Even during the US Presidential polls in November last year, the pharma industry, which used to be pro-GOP in the past, decided to back Joe Biden in terms of fundraising. So, willingly or unwillingly, big pharma did get politicised.

And to make things worse, Pfizer announced that its vaccine is more than 90 per cent effective, shortly after the American media declared Joe Biden as the US President-elect. This even prompted Donald Trump Jr. to tweet, “The timing of this is pretty amazing. Nothing nefarious about the timing of this at all right?” Bourla did hit back saying that his company was “not working with the election as a timeline” and that they relied on the “speed of science”.

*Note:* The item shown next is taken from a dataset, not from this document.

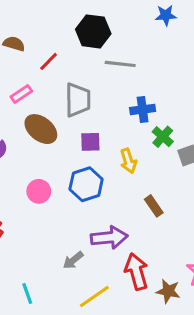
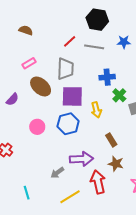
blue star: (166, 15) -> (124, 42), moved
black hexagon: (93, 31) -> (97, 20), moved
red line: (49, 61) -> (70, 41), moved
purple square: (90, 142) -> (72, 96), size x1.6
brown star: (168, 291) -> (116, 164), moved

Yet, for the rest of Trump’s tenure, it became clear that the then US President and Pfizer or even big pharma, in general, did not share the most cordial of relations. In December, Pfizer and Moderna declined invitations to a ‘Vaccine Summit’ hosted by the Trump administration at the White House.

To be frank, Pfizer and Trump always shared a bruised relationship. In 2018, for instance, Trump had said that Pfizer should be “ashamed” for increasing prices and taking advantage of poor people. In fact, lowering drug prices was a priority for Trump, which big pharma would have definitely despised.

Biden and Pfizer, on the other hand, share really good equations. Last month Biden toured the Pfizer manufacturing plant and claimed, “I had an opportunity to see the COVID-19 vaccine production process up close and thank the workers for their tireless efforts – because of their hard work we’re going to beat COVID-19.”

That being said, there are clear dangers of the Biden administration mixing up vaccination and geopolitics. At the end of the day, Netanyahu is seen as Trump’s ally and Biden’s enemy. If the Pfizer CEO cancels his Israel visit, it not only helps the Israeli opposition, but also Joe Biden.

There is an ongoing competition between Biden and Netanyahu, and it seems that Biden wants Pfizer to back him instead of freely cooperating with a US ally in the vaccine sector.